Gaza has seen conditions steadily deteriorate over the last two decades, leading to collapsing of the economy and basic social services. While additional cash inflows are urgently needed to bring relief to the difficult living conditions, a lasting recovery depends on a concerted strategy to revive the Gaza economy through access to external markets and expansion of commercial activities.

A new World Bank report explores the nature of the rapid decline of the socio-economic conditions in Gaza and identifies what is needed to unlock sustainable growth. The report will be presented to the Ad Hoc Liaison committee (AHLC) on March 20, 2018 in Brussels, a policy-level meeting for development assistance to the Palestinian people.

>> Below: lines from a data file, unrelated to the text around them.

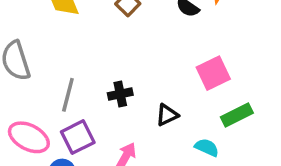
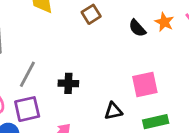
black triangle: (167, 115) -> (113, 111), moved

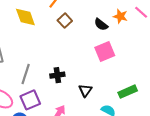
pink square: (145, 84) -> (105, 52), moved
black triangle: (113, 111) -> (85, 90), moved, turned -32

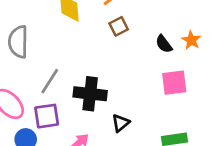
pink square: (105, 52) -> (174, 83), moved
black cross: (57, 75) -> (90, 94), size x1.6

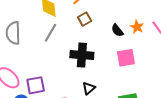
gray line: (50, 81) -> (50, 33), moved
black cross: (90, 94) -> (82, 55), moved

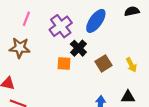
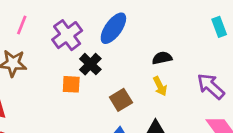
black semicircle: (132, 11) -> (162, 58), moved
brown square: (104, 63) -> (121, 100), moved

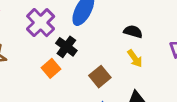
black semicircle: (162, 58) -> (133, 32), turned 36
orange square: (71, 84) -> (51, 68), turned -36

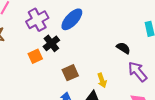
black semicircle: (133, 32) -> (123, 48), moved
yellow arrow: (135, 58) -> (102, 80), moved

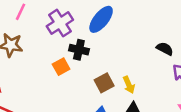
black cross: (51, 43) -> (79, 50), turned -35
yellow arrow: (102, 80) -> (129, 85), moved

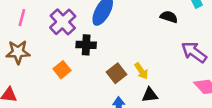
black semicircle: (165, 49) -> (169, 17), moved
orange square: (61, 67) -> (62, 70), moved

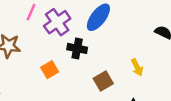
pink line: (22, 18) -> (31, 12), moved
yellow arrow: (141, 71) -> (137, 67), moved

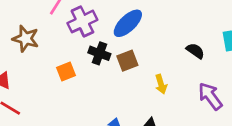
brown square: (103, 81) -> (127, 61), moved

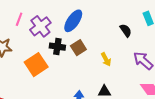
black semicircle: (195, 51) -> (126, 30), turned 32
orange square: (66, 71) -> (36, 65), size x1.6

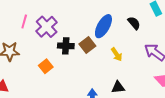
blue ellipse: (73, 21) -> (103, 26), moved
orange square: (36, 65) -> (46, 66), size x0.6

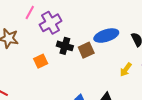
blue ellipse: (103, 26) -> (106, 36), turned 30
yellow arrow: (117, 54) -> (126, 70), moved, turned 56

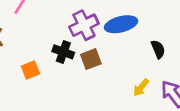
purple cross: (51, 23) -> (84, 25), moved
blue ellipse: (106, 36) -> (121, 24), moved

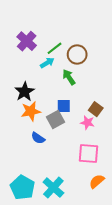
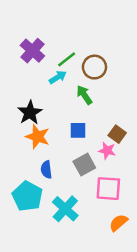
orange star: (31, 111) -> (37, 137), turned 30
gray square: (55, 119) -> (84, 165), moved
blue semicircle: (38, 138) -> (46, 170), turned 48
cyan pentagon: (22, 188) -> (27, 196), moved
cyan cross: (53, 188) -> (65, 209), moved

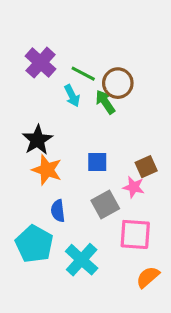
green line: (67, 59) -> (83, 74), turned 66
cyan arrow: (58, 77) -> (72, 96), turned 96
green arrow: (84, 95) -> (105, 102), moved
brown square: (117, 134) -> (146, 167), turned 30

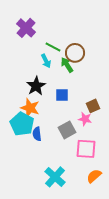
purple cross: (41, 63) -> (26, 28), moved
black star: (37, 140) -> (36, 86), moved
blue square: (97, 162) -> (62, 95), moved
cyan pentagon: (34, 244) -> (22, 124), moved
cyan cross: (82, 260) -> (55, 177), moved

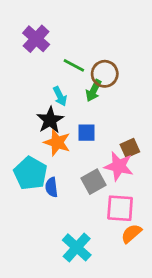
cyan arrow: (46, 61) -> (60, 96), moved
green arrow: (67, 65) -> (94, 91), turned -119
orange star: (30, 108) -> (57, 142), moved
pink star: (85, 119) -> (119, 166), size x1.5
orange semicircle: (94, 176) -> (131, 233), moved

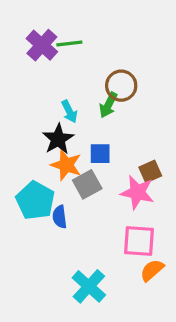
green line: (74, 65) -> (69, 44), moved, turned -35
gray square: (94, 182) -> (87, 184), moved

While additional aid is needed to provide humanitarian relief in the short term and ease the fiscal stress, it cannot continue to substitute for long term measures,” said Marina Wes, World Bank Country Director for West Bank and Gaza. “Serious commitments by all parties are needed to spur growth and jobs by putting in place the right conditions for a dynamic private sector. Without addressing the constraints, Gaza will continue to suffer with a heavy toll on its population,” she added.

Donor aid is urgently needed in the short-term to address the recent liquidity squeeze and improve dire humanitarian conditions.

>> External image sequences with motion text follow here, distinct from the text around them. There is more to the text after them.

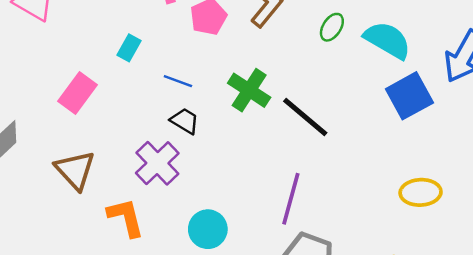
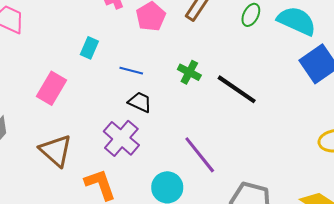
green cross: (249, 90) -> (189, 72), size x0.7
purple line: (291, 199) -> (200, 155), moved, turned -48

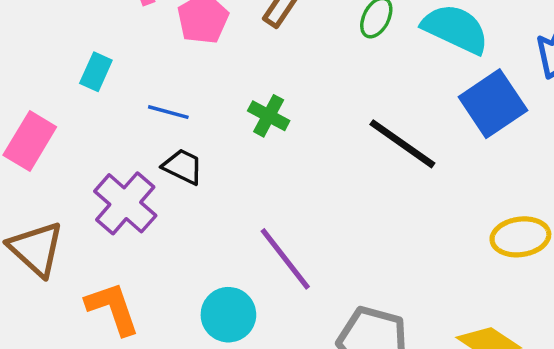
black line: (237, 89) -> (402, 144), moved
purple cross: (121, 138) -> (125, 203), moved

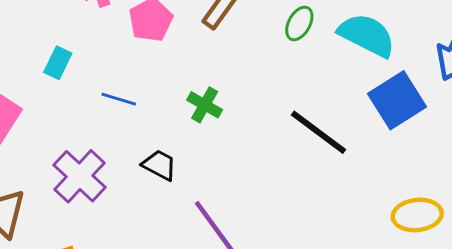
black trapezoid: (183, 167) -> (159, 165), moved

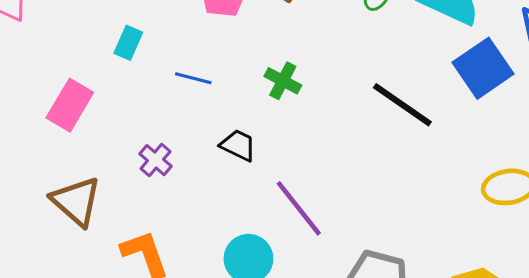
purple cross: (80, 176) -> (155, 160), size x0.6

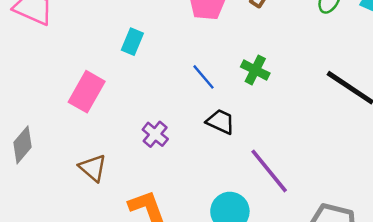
blue line: (193, 78) -> (204, 77), moved, turned 36
brown triangle: (76, 201) -> (93, 168), size x0.7

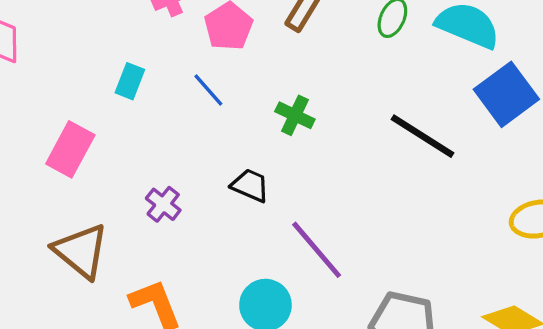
blue line: (204, 77) -> (208, 90), moved
brown triangle: (93, 168) -> (81, 251), size x1.5

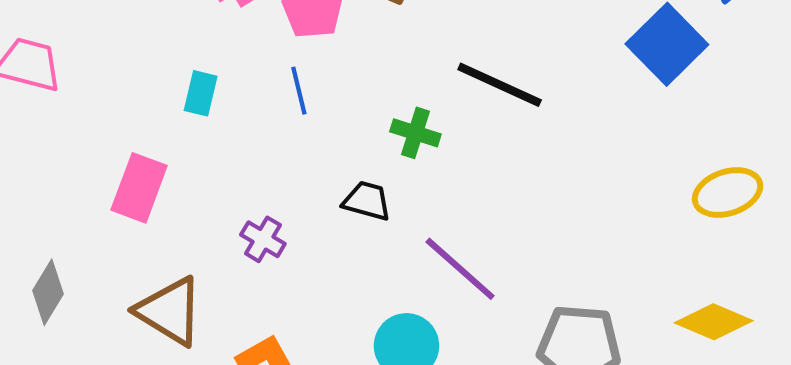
blue line: (208, 90) -> (299, 91), turned 36
green cross: (295, 115) -> (415, 133), moved
black line: (423, 136) -> (500, 85), moved

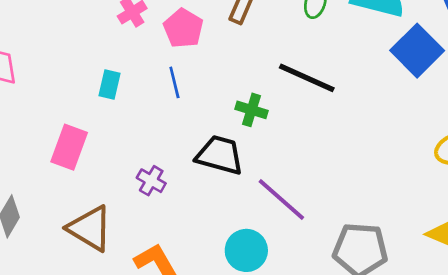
black trapezoid: (367, 201) -> (220, 155), size x1.5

Recent economic data revealed a drop in Gaza growth from 8 percent in 2016 to a mere 0.5 percent in 2017 with almost half of the labor force unemployed. The drop is attributed to a decline in inflows that has weakened reconstruction activity and led to a sharp decline in the income of a quarter of Gazans.

Access and quality of basic services such as electricity, water and sewerage is rapidly deteriorating and posing grave health risks. An additional destabilizing factor is the possible cuts to UNRWA funding – one of the main providers of jobs and services in Gaza. In fact, the cuts could risk income loss to 18,000 staff, and even more when counting their dependents.

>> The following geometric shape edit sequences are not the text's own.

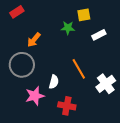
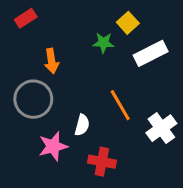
yellow square: (84, 15) -> (128, 23), turned -32
white rectangle: (99, 35) -> (151, 53), size x1.5
orange arrow: (34, 40) -> (52, 61), turned -49

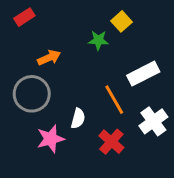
white rectangle: (151, 53) -> (143, 74), moved
orange arrow: (52, 61) -> (49, 58), turned -105
red cross: (102, 162) -> (111, 142), moved, turned 30

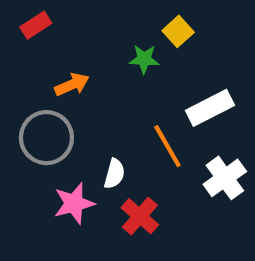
red cross: (111, 142) -> (140, 216), moved

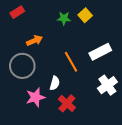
green star: (144, 59) -> (64, 18), moved
orange line: (167, 146) -> (71, 62), moved

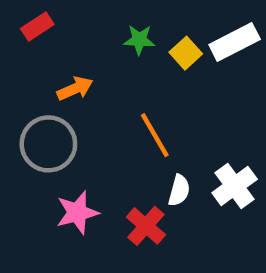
yellow square: (85, 15) -> (186, 53), moved
white rectangle: (100, 52) -> (235, 42), moved
white semicircle: (55, 83) -> (179, 190), moved

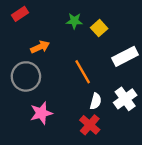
white rectangle: (235, 42) -> (125, 56), moved
red cross: (146, 226) -> (90, 125), moved

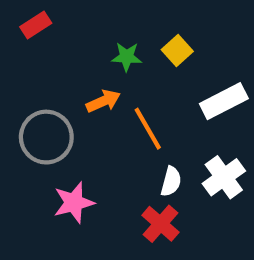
green star: (74, 21) -> (127, 57), moved
orange arrow: (40, 47) -> (103, 101), moved

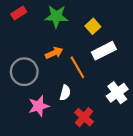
green star: (127, 57) -> (56, 16), moved, size x1.5
white rectangle: (224, 101) -> (104, 51), moved
white semicircle: (171, 181) -> (65, 93), moved

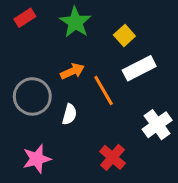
green star: (56, 16) -> (75, 22), turned 30
white semicircle: (65, 93) -> (69, 114), moved
pink star: (39, 106) -> (37, 159), moved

Additional aid will be needed to avoid financial exacerbations. The potential reconciliation with Gaza, a positive for the territories overall, could increase the expected financing gap for 2018 from USD440 million to USD1 billion. Measures proposed by the Palestinian Authority will not be enough to close the gap and it will resort to domestic sources of financing including debt from local banks and arrears to the private sector and the pension fund. This could eventually choke the economies of both the West Bank and Gaza with negative consequences on suppliers, banks and ultimately growth and tax generation.

In the long term, aid will not be able to provide the impetus for growth, nor can it reverse Gaza’s de-development. The current market in Gaza is not able to offer jobs and incomes leaving a large population in despair, particularly the youth. Gaza’s exports are a fraction of their pre-blockade level and the manufacturing sector has shrunk by as much as 60 percent over the last twenty years. The economy cannot survive without being connected to the outside world.

Any effort at economic recovery and development must address the impacts of the current closure regime. Minor changes to the restrictive system currently in place will not be sufficient. Proposed projects to increase the supply of water and electricity are extremely welcome, but unless there is an opportunity to boost incomes through expanding trade, the sustainability of these investments will be in doubt.

The report highlights necessary preconditions for a sustained economic recovery in Gaza. They include a private sector that can compete in regional and global markets and increase its exports of goods and services. Required actions include relaxing the dual use restrictions, streamlining trade procedures at Gaza’s commercial crossing and rebuilding trade links with the West Bank and Israel.  Effective governance systems and institutional strengthening under the Palestinian Authority’s leadership are also key for a sustainable recovery.

Donors can also help by offering innovative financing instruments that can mitigate risks holding back transformative investments by the private sector in Gaza.